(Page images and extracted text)
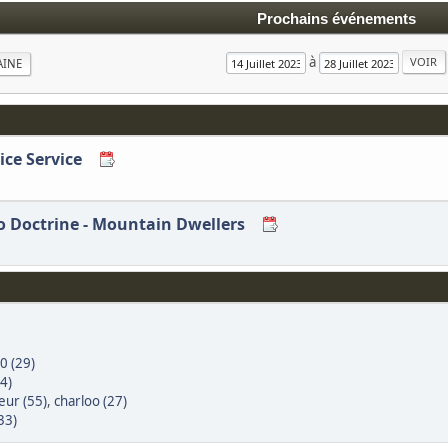
Prochains événements
à
AINE
lice Service
ilo Doctrine - Mountain Dwellers
0 (29)
4)
eur (55)
,
charloo (27)
33)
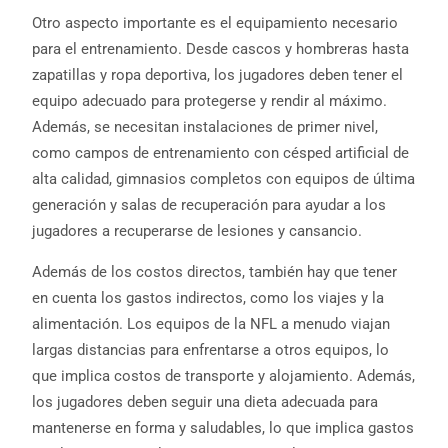
Otro aspecto importante es el equipamiento necesario
para el entrenamiento. Desde cascos y hombreras hasta
zapatillas y ropa deportiva, los jugadores deben tener el
equipo adecuado para protegerse y rendir al máximo.
Además, se necesitan instalaciones de primer nivel,
como campos de entrenamiento con césped artificial de
alta calidad, gimnasios completos con equipos de última
generación y salas de recuperación para ayudar a los
jugadores a recuperarse de lesiones y cansancio.
Además de los costos directos, también hay que tener
en cuenta los gastos indirectos, como los viajes y la
alimentación. Los equipos de la NFL a menudo viajan
largas distancias para enfrentarse a otros equipos, lo
que implica costos de transporte y alojamiento. Además,
los jugadores deben seguir una dieta adecuada para
mantenerse en forma y saludables, lo que implica gastos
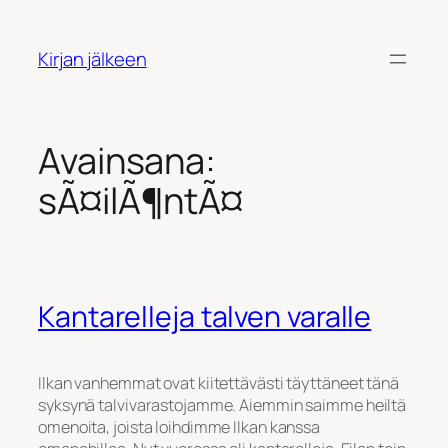
Siirry
sisältöön
Kirjan jälkeen
Avainsana:
sÃ¤ilÃ¶ntÃ¤
Kantarelleja talven varalle
Ilkan vanhemmat ovat kiitettävästi täyttäneet tänä
syksynä talvivarastojamme. Aiemmin saimme heiltä
omenoita, joista loihdimme Ilkan kanssa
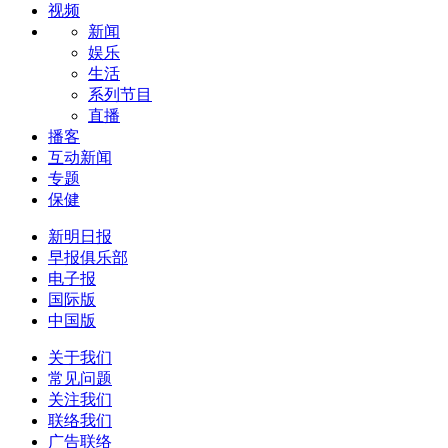
视频
新闻
娱乐
生活
系列节目
直播
播客
互动新闻
专题
保健
新明日报
早报俱乐部
电子报
国际版
中国版
关于我们
常见问题
关注我们
联络我们
广告联络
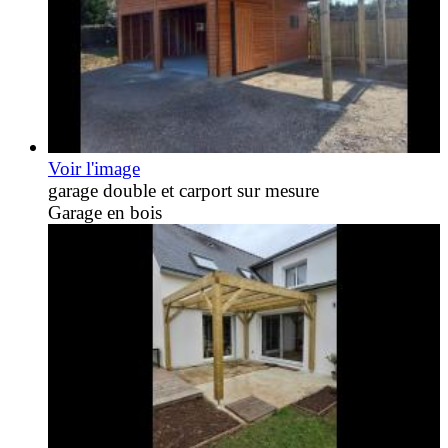
Voir l'image
garage double et carport sur mesure
Garage en bois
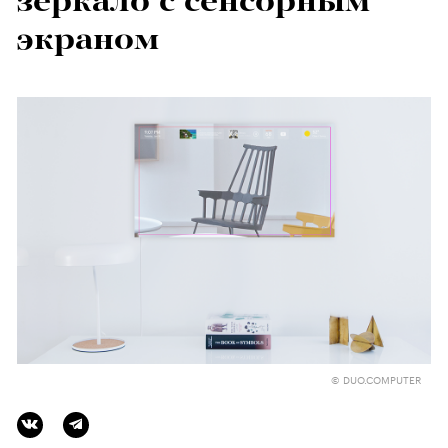
зеркало c сенсорным
экраном
© DUO.COMPUTER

• What to do
Write out the data exactly, and exclude every picture it holds.

• Output of the task
Prochains événements
à
AINE
lice Service
ilo Doctrine - Mountain Dwellers
0 (29)
4)
eur (55)
,
charloo (27)
33)
Otro aspecto importante es el equipamiento necesario
para el entrenamiento. Desde cascos y hombreras hasta
zapatillas y ropa deportiva, los jugadores deben tener el
equipo adecuado para protegerse y rendir al máximo.
Además, se necesitan instalaciones de primer nivel,
como campos de entrenamiento con césped artificial de
alta calidad, gimnasios completos con equipos de última
generación y salas de recuperación para ayudar a los
jugadores a recuperarse de lesiones y cansancio.
Además de los costos directos, también hay que tener
en cuenta los gastos indirectos, como los viajes y la
alimentación. Los equipos de la NFL a menudo viajan
largas distancias para enfrentarse a otros equipos, lo
que implica costos de transporte y alojamiento. Además,
los jugadores deben seguir una dieta adecuada para
mantenerse en forma y saludables, lo que implica gastos
Siirry
sisältöön
Kirjan jälkeen
Avainsana:
sÃ¤ilÃ¶ntÃ¤
Kantarelleja talven varalle
Ilkan vanhemmat ovat kiitettävästi täyttäneet tänä
syksynä talvivarastojamme. Aiemmin saimme heiltä
omenoita, joista loihdimme Ilkan kanssa
视频
新闻
娱乐
生活
系列节目
直播
播客
互动新闻
专题
保健
新明日报
早报俱乐部
电子报
国际版
中国版
关于我们
常见问题
关注我们
联络我们
广告联络
Voir l'image
garage double et carport sur mesure
Garage en bois
зеркало c сенсорным
экраном
© DUO.COMPUTER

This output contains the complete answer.